Dataset records section start

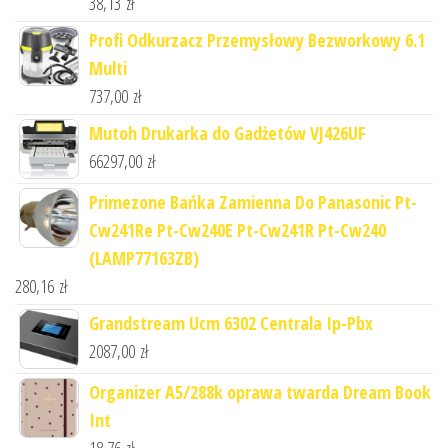
38,13
zł
Profi Odkurzacz Przemysłowy Bezworkowy 6.1
Multi
737,00
zł
Mutoh Drukarka do Gadżetów VJ426UF
66297,00
zł
Primezone Bańka Zamienna Do Panasonic Pt-
Cw241Re Pt-Cw240E Pt-Cw241R Pt-Cw240
(LAMP77163ZB)
280,16
zł
Grandstream Ucm 6302 Centrala Ip-Pbx
2087,00
zł
Organizer A5/288k oprawa twarda Dream Book
Int
18,76
zł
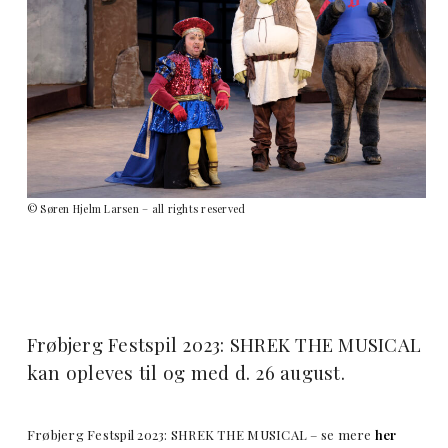
© Søren Hjelm Larsen – all rights reserved
Frøbjerg Festspil 2023: SHREK THE MUSICAL
kan opleves til og med d. 26 august.
Frøbjerg Festspil 2023: SHREK THE MUSICAL – se mere
her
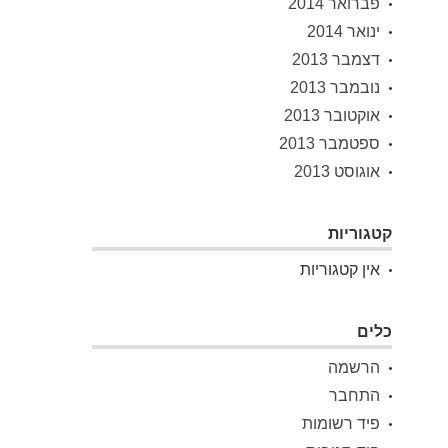
פברואר 2014
ינואר 2014
דצמבר 2013
נובמבר 2013
אוקטובר 2013
ספטמבר 2013
אוגוסט 2013
קטגוריות
אין קטגוריות
כלים
הרשמה
התחבר
פיד רשומות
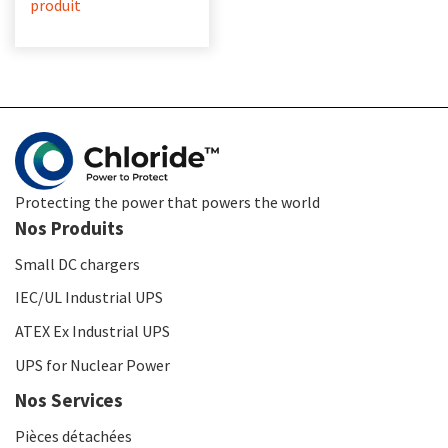
produit
Protecting the power that powers the world
Nos Produits
Small DC chargers
IEC/UL Industrial UPS
ATEX Ex Industrial UPS
UPS for Nuclear Power
Nos Services
Pièces détachées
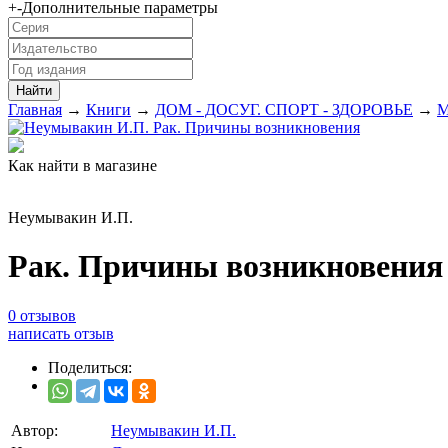
+
-
Дополнительные параметры
Главная
→
Книги
→
ДОМ - ДОСУГ. СПОРТ - ЗДОРОВЬЕ
→
М
Как найти в магазине
Неумывакин И.П.
Рак. Причины возникновения
0 отзывов
написать отзыв
Поделиться:
Автор:
Неумывакин И.П.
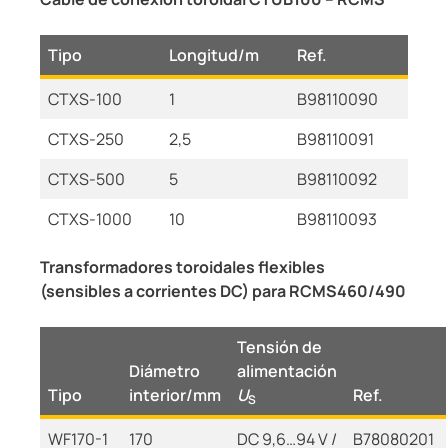
Tipo
Longitud/m
Ref.
CTXS-100
1
B98110090
CTXS-250
2,5
B98110091
CTXS-500
5
B98110092
CTXS-1000
10
B98110093
Transformadores toroidales flexibles
(sensibles a corrientes DC) para RCMS460/490
Tensión de
Diámetro
alimentación
Tipo
interior/mm
U
Ref.
S
WF170-1
170
DC 9,6…94 V /
B78080201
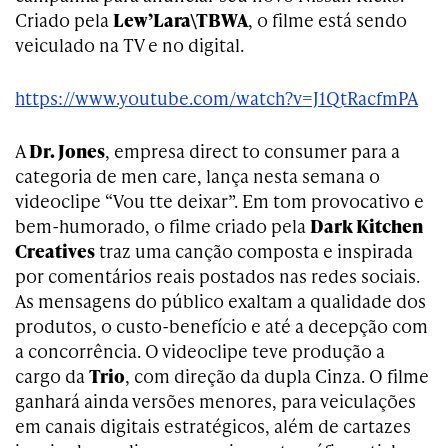
Criado pela
Lew’Lara\TBWA
, o filme está sendo
veiculado na TV e no digital.
https://www.youtube.com/watch?v=J1QtRacfmPA
A
Dr. Jones
, empresa direct to consumer para a
categoria de men care, lança nesta semana o
videoclipe “Vou tte deixar”. Em tom provocativo e
bem-humorado, o filme criado pela
Dark Kitchen
Creatives
traz uma canção composta e inspirada
por comentários reais postados nas redes sociais.
As mensagens do público exaltam a qualidade dos
produtos, o custo-benefício e até a decepção com
a concorrência. O videoclipe teve produção a
cargo da
Trio
, com direção da dupla Cinza. O filme
ganhará ainda versões menores, para veiculações
em canais digitais estratégicos, além de cartazes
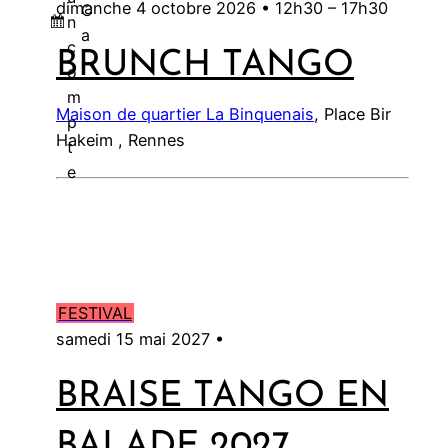
dimanche 4 octobre 2026 •
12h30
–
17h30
C
n
a
c
BRUNCH TANGO
l
o
m
Maison de quartier La Binquenais
, Place Bir
p
Hakeim , Rennes
t
e
FESTIVAL
samedi 15 mai 2027 •
BRAISE TANGO EN
BALADE 2027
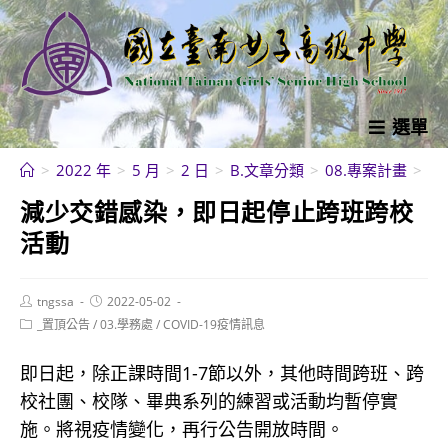
跳
轉
至
主
要
選單
內
>
2022 年
>
5 月
>
2 日
>
B.文章分類
>
08.專案計畫
>
C
容
減少交錯感染，即日起停止跨班跨校
活動
Post
Post
tngssa
2022-05-02
author:
published:
Post
_置頂公告
/
03.學務處
/
COVID-19疫情訊息
category:
即日起，除正課時間1-7節以外，其他時間跨班、跨
校社團、校隊、畢典系列的練習或活動均暫停實
施。將視疫情變化，再行公告開放時間。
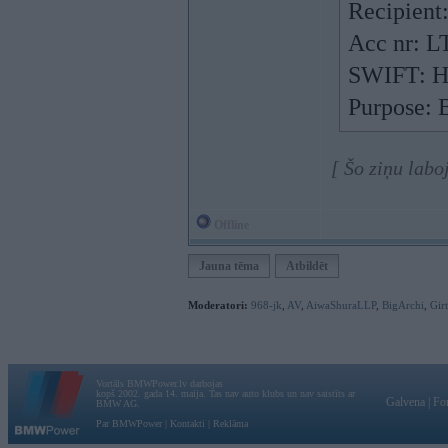
Recipient
Acc nr: 
SWIFT: 
Purpose: 
[ Šo ziņu lab
Offline
Jauna tēma
Atbildēt
Moderatori:
968-jk
,
AV
,
AiwaShuraLLP
,
BigArchi
,
Gir
Vortāls BMWPower.lv darbojas
kopš 2002. gada 14. maija. Tas nav auto klubs un nav saistīts ar
Galvena
|
Fo
BMW AG.
Par BMWPower
|
Kontakti
|
Reklāma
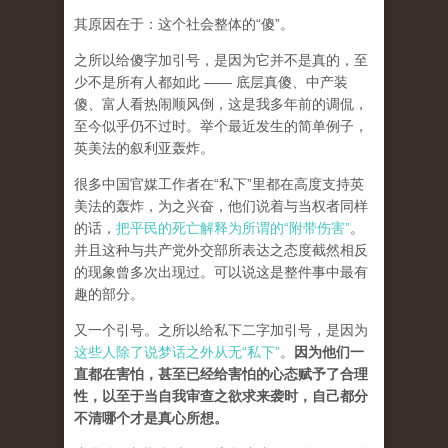
其原因在于：这个社会整体的“傻”。
之所以给傻字加引号，是因为它并不是真的，至
少不是所有人都如此 —— 底层真傻、中产装
傻、富人看热闹顺风倒，这是我多年前的调侃，
至今似乎仍不过时。举个最近发生的简单例子，
英美法的叙利亚轰炸。
很多中国官媒工作者在“私下”里都在高度支持英
美法的轰炸，为之兴奋，他们说着与当权者同样
的话，
把平民的死亡解释为所谓的“附带伤害”
。
并且这种与共产党外交部所表达之态度截然相反
的现象曾多次出现过。可以说这是整件事中最有
趣的部分。
又一个引号。之所以给私下二字加引号，是因为
这些人除了说梦话之外从无“私下”
。
因为他们一
直都在害怕，甚至已经给害怕的心态赋予了合理
性，以至于当自我审查之欲求来袭时，自己都分
不清哪个才是真心所想。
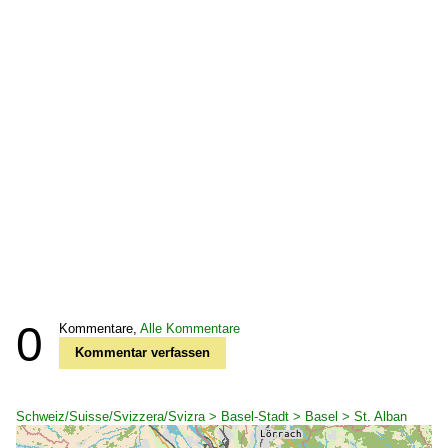
0
Kommentare,
Alle Kommentare
Kommentar verfassen
Schweiz/Suisse/Svizzera/Svizra > Basel-Stadt > Basel > St. Alban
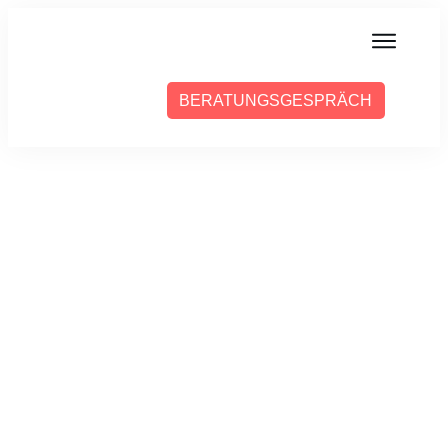
MIT MIR ARBEITEN
BERATUNGSGESPRÄCH
ÜBER SABINE
PRESSE
BLOG
PODCAST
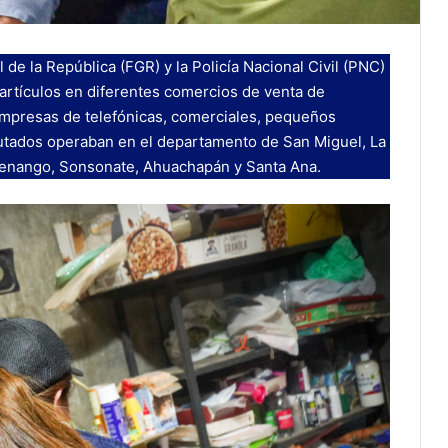
 de la República (FGR) y la Policía Nacional Civil (PNC)
artículos en diferentes comercios de venta de
 empresas de telefónicas, comerciales, pequeños
putados operaban en el departamento de San Miguel, La
tenango, Sonsonate, Ahuachapán y Santa Ana.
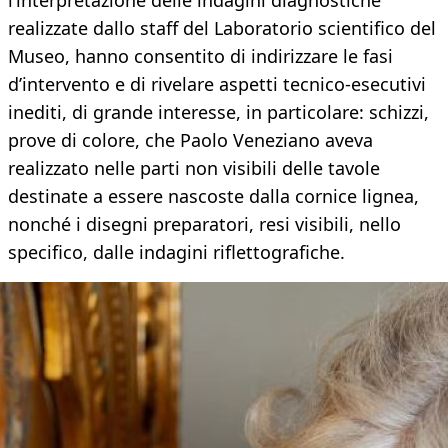
l’interpretazione delle indagini diagnostiche
realizzate dallo staff del Laboratorio scientifico del
Museo, hanno consentito di indirizzare le fasi
d’intervento e di rivelare aspetti tecnico-esecutivi
inediti, di grande interesse, in particolare: schizzi,
prove di colore, che Paolo Veneziano aveva
realizzato nelle parti non visibili delle tavole
destinate a essere nascoste dalla cornice lignea,
nonché i disegni preparatori, resi visibili, nello
specifico, dalle indagini riflettografiche.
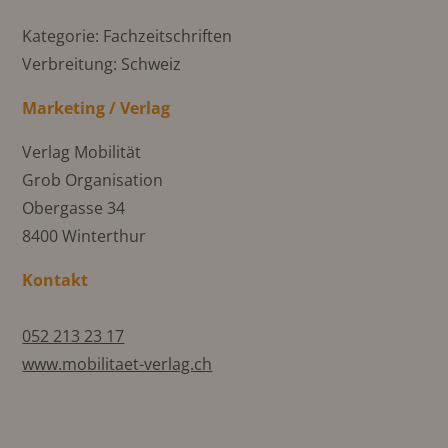
Kategorie: Fachzeitschriften
Verbreitung: Schweiz
Marketing / Verlag
Verlag Mobilität
Grob Organisation
Obergasse 34
8400 Winterthur
Kontakt
052 213 23 17
www.mobilitaet-verlag.ch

Dataset records section end

**What is being asked:**
Could you reproduce exactly the lines from the first line of the listing through the line containing "all rights reserved", both included, with pictures left out?

**Expected output:**
38,13
zł
Profi Odkurzacz Przemysłowy Bezworkowy 6.1
Multi
737,00
zł
Mutoh Drukarka do Gadżetów VJ426UF
66297,00
zł
Primezone Bańka Zamienna Do Panasonic Pt-
Cw241Re Pt-Cw240E Pt-Cw241R Pt-Cw240
(LAMP77163ZB)
280,16
zł
Grandstream Ucm 6302 Centrala Ip-Pbx
2087,00
zł
Organizer A5/288k oprawa twarda Dream Book
Int
18,76
zł
© Søren Hjelm Larsen – all rights reserved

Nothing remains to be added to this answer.